In spite of his injury, Dudley is having a tremendous year, averaging almost 19 ppg and nearly nine boards a game as well. He's also averaging 3.1 assists.
B.C.'s backcourt is solid as well. Sean Marshall has lost a lot of weight since last season (one of Skinner's real talents is spotting a svelte athlete stuck in a pudgy high school body - he did the same thing with Craig Smith) and has really come on. He's tossing in 16 ppg. And Tyrese Rice has become a pretty good point in his sophomore year. He's passing well - 6.9 apg. - and showed last season he could score.
But with Williams gone, Dudley has been pulling 40 minutes every night, and the rotation is down to seven.
What that suggests is two things: 1) an opposing team can try hard to wear them out so that they would weaken at the end, and 2) run everything possible at Jared Dudley. If you can't get him in foul trouble, you can test his conditioning, which is necessarily compromised by his injury.
Duke in some respects is ideally suited to do both. They've shown this season that they are a potent defensive group and they can really make you work for your points. And they've got three or four guys to go after Dudley with in Lance Thomas, DeMarcus Nelson, Gerald Henderson, Dave McClure, and possibly (although probably only in a pinch) Jon Scheyer.

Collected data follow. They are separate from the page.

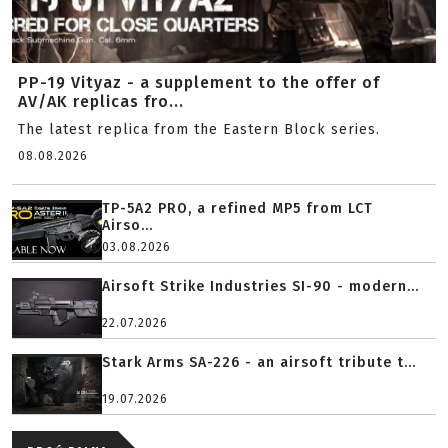
PP-19 Vityaz - a supplement to the offer of
AV/AK replicas fro...
The latest replica from the Eastern Block series.
08.08.2026
TP-5A2 PRO, a refined MP5 from LCT
Airso...
03.08.2026
Airsoft Strike Industries SI-90 - modern...
22.07.2026
Stark Arms SA-226 - an airsoft tribute t...
19.07.2026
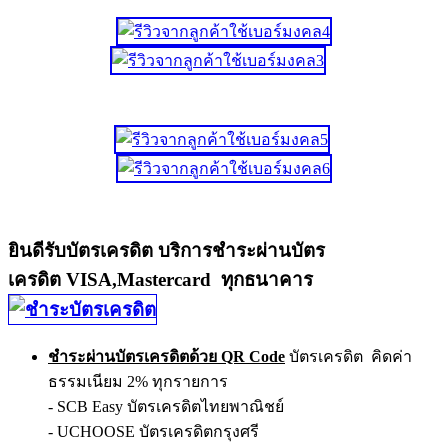
ยินดีรับบัตรเครดิต บริการชำระผ่านบัตร
เครดิต VISA,Mastercard ทุกธนาคาร
ชำระผ่านบัตรเครดิตด้วย QR Code
บัตรเครดิต คิดค่า
ธรรมเนียม 2% ทุกรายการ
- SCB Easy บัตรเครดิตไทยพาณิชย์
- UCHOOSE บัตรเครดิตกรุงศรี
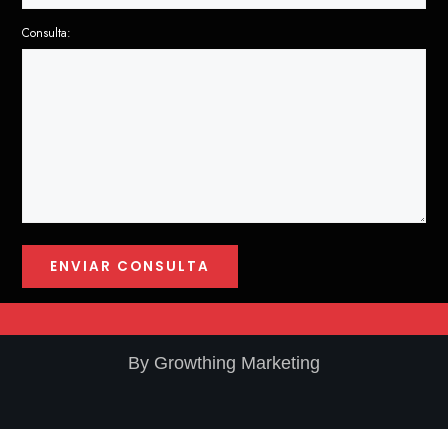
Consulta:
By Growthing Marketing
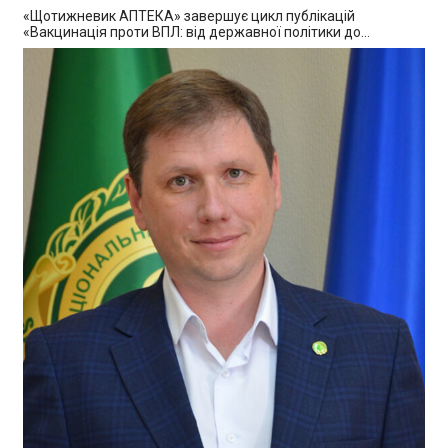
«Щотижневик АПТЕКА» завершує цикл публікацій
«Вакцинація проти ВПЛ: від державної політики до…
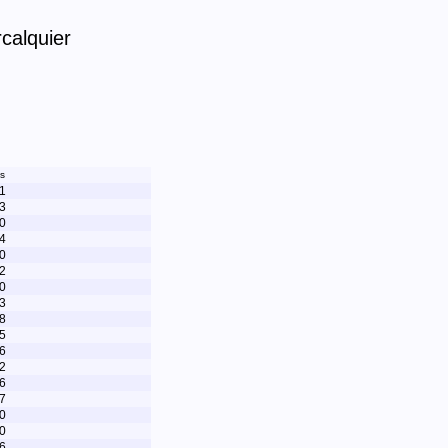
calquier
s
1
3
0
4
0
2
0
3
8
5
6
2
6
7
0
0
6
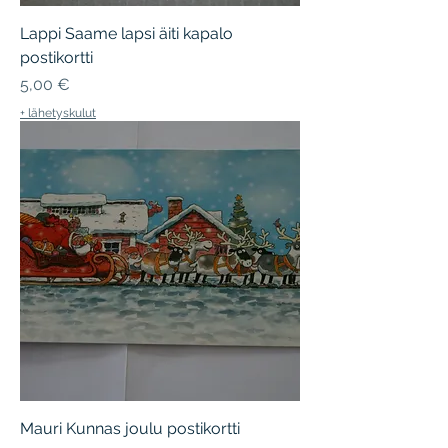
Lappi Saame lapsi äiti kapalo
postikortti
Hinta
5,00 €
+ lähetyskulut
Mauri Kunnas joulu postikortti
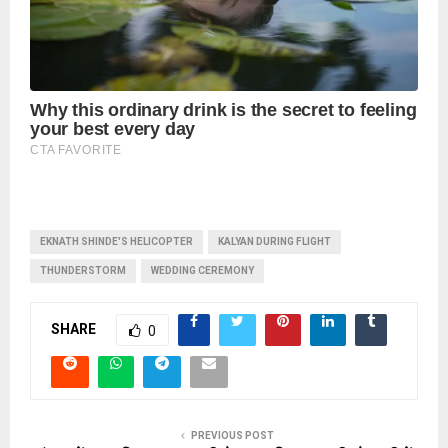
EKNATH SHINDE'S HELICOPTER
KALYAN DURING FLIGHT
THUNDERSTORM
WEDDING CEREMONY
SHARE
0
PREVIOUS POST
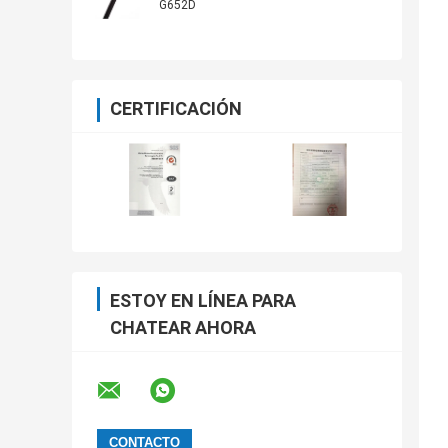
G652D
CERTIFICACIÓN
ESTOY EN LÍNEA PARA
CHATEAR AHORA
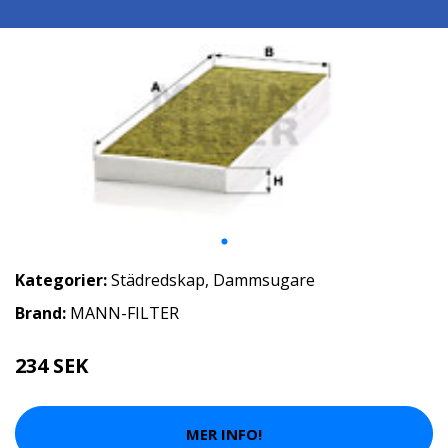
Kategorier:
Städredskap
,
Dammsugare
Brand:
MANN-FILTER
234 SEK
MER INFO!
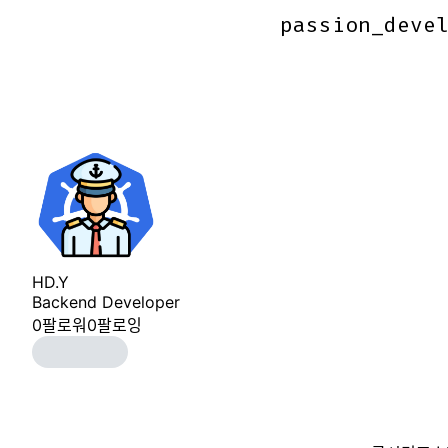
passion_deve
passion_deve
HD.Y
Backend Developer
0
팔로워
0
팔로잉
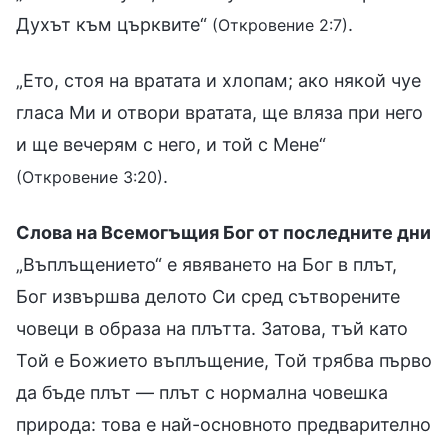
Духът към църквите“
.
(Откровение 2:7)
„Ето, стоя на вратата и хлопам; ако някой чуе
гласа Ми и отвори вратата, ще вляза при него
и ще вечерям с него, и той с Мене“
.
(Откровение 3:20)
Слова на Всемогъщия Бог от последните дни
„Въплъщението“ е явяването на Бог в плът,
Бог извършва делото Си сред сътворените
човеци в образа на плътта. Затова, тъй като
Той е Божието въплъщение, Той трябва първо
да бъде плът — плът с нормална човешка
природа: това е най-основното предварително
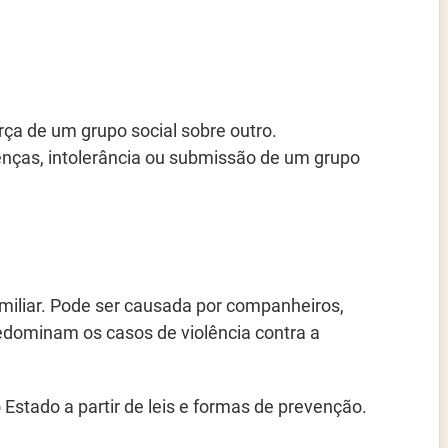
orça de um grupo social sobre outro.
renças, intolerância ou submissão de um grupo
amiliar. Pode ser causada por companheiros,
redominam os casos de violência contra a
Estado a partir de leis e formas de prevenção.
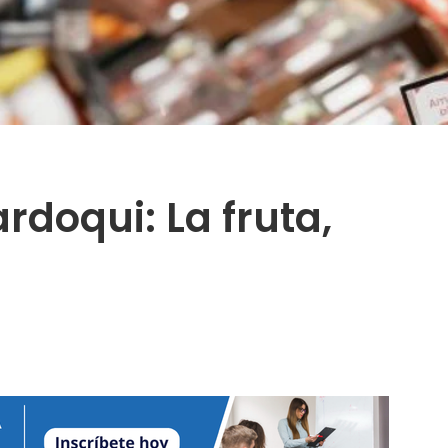
doqui: La fruta,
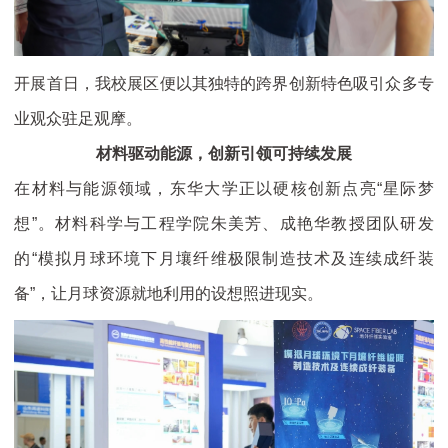
开展首日，我校展区便以其独特的跨界创新特色吸引众多专
业观众驻足观摩。
材料驱动能源，创新引领可持续发展
在材料与能源领域，东华大学正以硬核创新点亮“星际梦
想”。材料科学与工程学院朱美芳、成艳华教授团队研发
的“模拟月球环境下月壤纤维极限制造技术及连续成纤装
备”，让月球资源就地利用的设想照进现实。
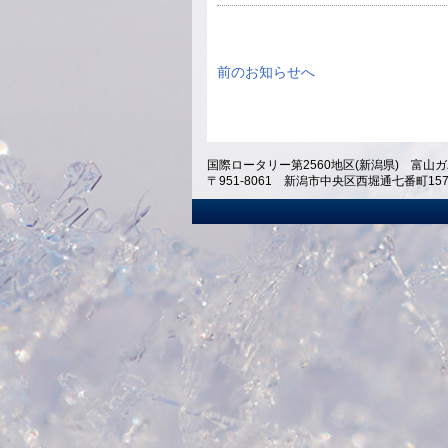
前のお知らせへ
国際ロータリー第2560地区(新潟県) 富山ガ
〒951-8061 新潟市中央区西堀通七番町1574 ホテ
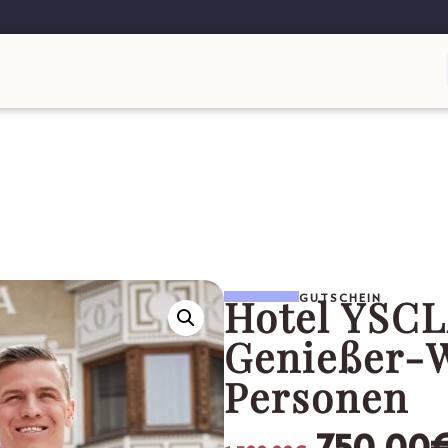
Hotel YSCL
GUTSCHEIN
Genießer-W
Personen
750,00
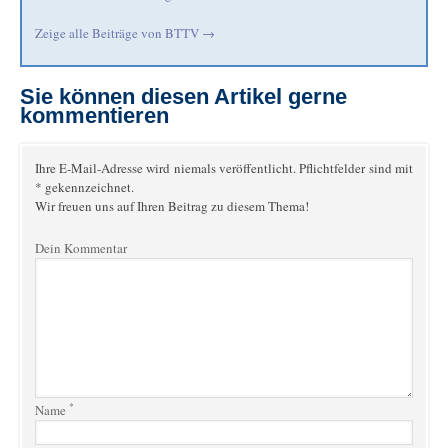
Zeige alle Beiträge von
BTTV
→
Sie können diesen Artikel gerne
kommentieren
Ihre E-Mail-Adresse wird niemals veröffentlicht. Pflichtfelder sind mit
* gekennzeichnet.
Wir freuen uns auf Ihren Beitrag zu diesem Thema!
Dein Kommentar
*
Name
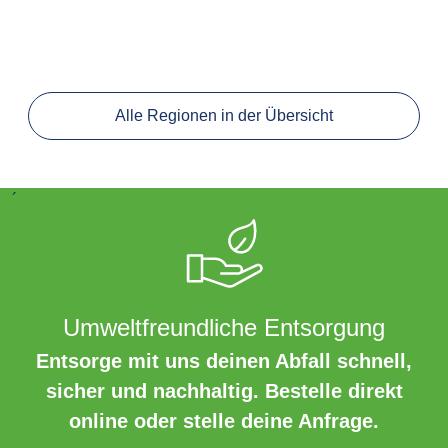
Alle Regionen in der Übersicht
´
Umweltfreundliche Entsorgung
Entsorge mit uns deinen Abfall schnell,
sicher und nachhaltig. Bestelle direkt
online oder stelle deine Anfrage.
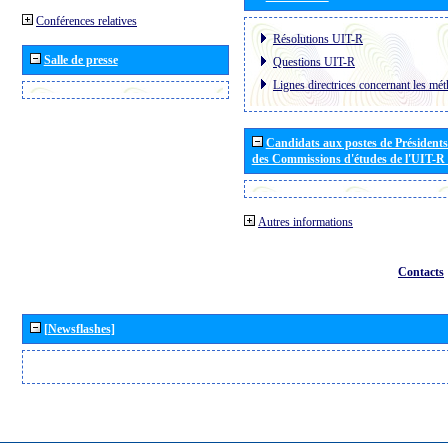
Conférences relatives
Résolutions UIT-R
Salle de presse
Questions UIT-R
Lignes directrices concernant les mét
Candidats aux postes de Présidents 
des Commissions d'études de l'UIT-R
Autres informations
Contacts
[Newsflashes]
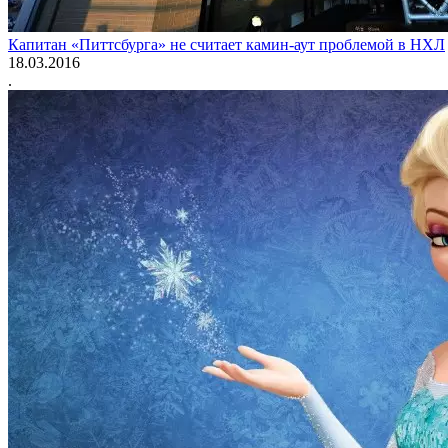
Капитан «Питтсбурга» не считает камин-аут проблемой в НХЛ
18.03.2016
.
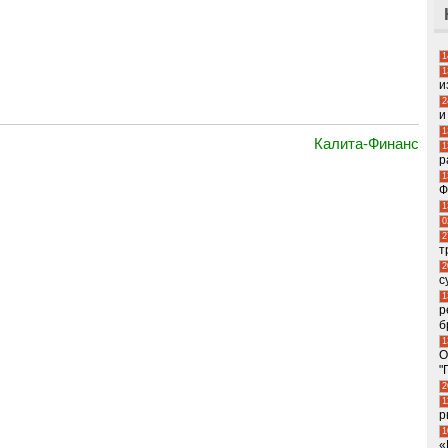
1
1
и
2
и
1
Калита-Финанс
1
р
1
Ф
1
0
2
т
2
с
1
р
б
1
О
"
2
1
р
1
«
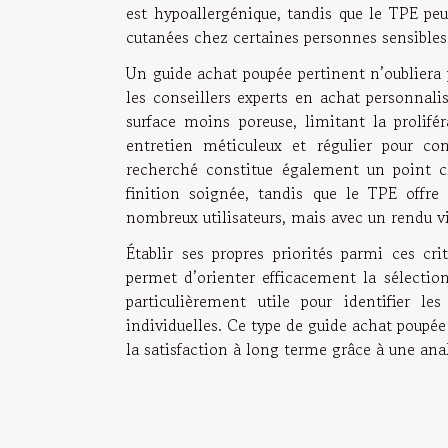
est hypoallergénique, tandis que le TPE peu
cutanées chez certaines personnes sensibles
Un guide achat poupée pertinent n’oubliera 
les conseillers experts en achat personnali
surface moins poreuse, limitant la prolifér
entretien méticuleux et régulier pour con
recherché constitue également un point cl
finition soignée, tandis que le TPE offre
nombreux utilisateurs, mais avec un rendu vi
Établir ses propres priorités parmi ces cr
permet d’orienter efficacement la sélection
particulièrement utile pour identifier les
individuelles. Ce type de guide achat poupée
la satisfaction à long terme grâce à une an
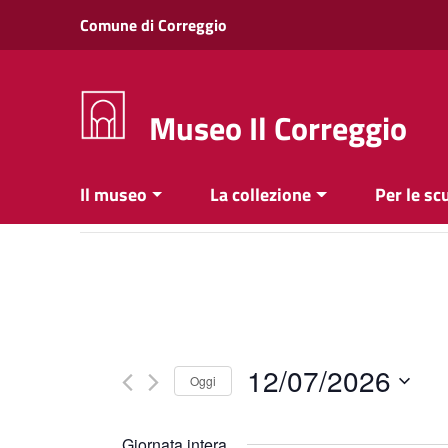
Vai ai contenuti
Comune di Correggio
Vai al menu di navigazione
Vai al footer
Museo Il Correggio
Il museo
La collezione
Per le sc
12/07/2026
Oggi
Seleziona
la
Giornata intera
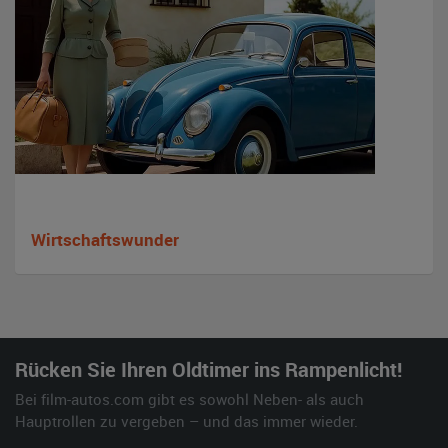
Wirtschaftswunder
Rücken Sie Ihren Oldtimer ins Rampenlicht!
Bei film-autos.com gibt es sowohl Neben- als auch
Hauptrollen zu vergeben – und das immer wieder.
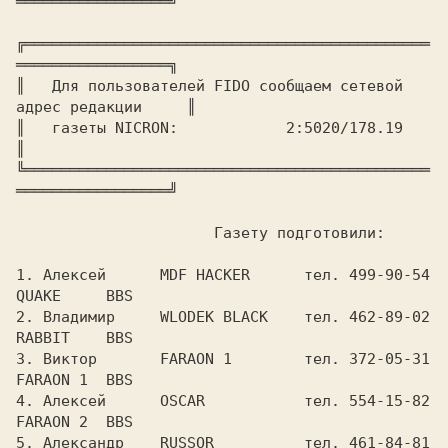
═════════════════╝

╔═════════════════════════════════════════════
═════════════════╗

║ 
  Для пользователей FIDO сообщаем сетевой 
адрес редакции     
║

║ 
  газеты NICRON
║

╚═════════════════════════════════════════════
═════════════════╝

		      Газету подготовили:

1. Алексей	MDF HACKER	тeл. 499-90-54	
QUAKE	  BBS

2. Владимир	WLODEK BLACK	тел. 462-89-02	
RABBIT	  BBS

3. Виктор	FARAON 1	тел. 372-05-31	
FARAON 1  BBS

4. Алексей	OSCAR		тел. 554-15-82	
FARAON 2  BBS

5. Александр	RUSSOR		тел. 461-84-81	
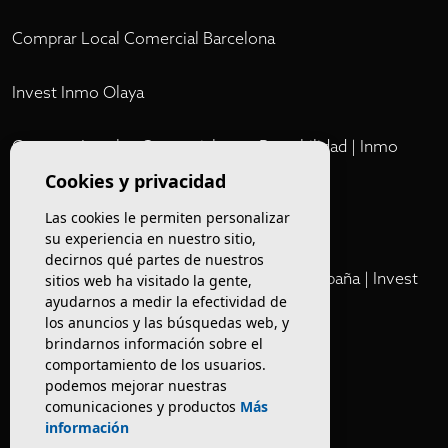
Comprar Local Comercial Barcelona
Invest Inmo Olaya
Comprar Locales Comerciales en Rentabilidad | Inmo
Olaya
Cookies y privacidad
Las cookies le permiten personalizar
Club
su experiencia en nuestro sitio,
decirnos qué partes de nuestros
Cartera Privada de Activos Hoteleros en España | Invest
sitios web ha visitado la gente,
ayudarnos a medir la efectividad de
Inmo Olaya
los anuncios y las búsquedas web, y
brindarnos información sobre el
Venta de edificios
comportamiento de los usuarios.
podemos mejorar nuestras
comunicaciones y productos
Más
Comprar restaurante en Barcelona
información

Nelson has emerged as the guy who usually gets the other team's best player, and since Marshall and Dudley are somewhat interchangeable, he'll spend time guarding Dudley.
For B.C., Duke presents a considerable challenge in a number of ways, but not least of all in defending Josh McRoberts. Even if Williams were still on the team, McRoberts could pull him out, because he's too dangerous a passer to leave unattended. And with Nelson, McClure, and Henderson cutting to the basket, he's even more dangerous. And then you have Scheyer, Greg Paulus, and Nelson popping from outside.
Duke's become a difficult team to match up with.
Still, Boston College has proven a worthy opponent, and they've also proven they aren't particularly interested in deferring to Duke. There is a rising rivalry, one which dates back to B.C.'s visit to Durham when they were still a Big East team.
What to expect? Rock-hard defense, very physical play, and a game which is close heading into the stretch. Duke had a near collapse against Clemson a few days ago. You can expect that it has been reviewed and addressed, and odds are if Duke is in a similar situation at the end of this game, they'll handle it better.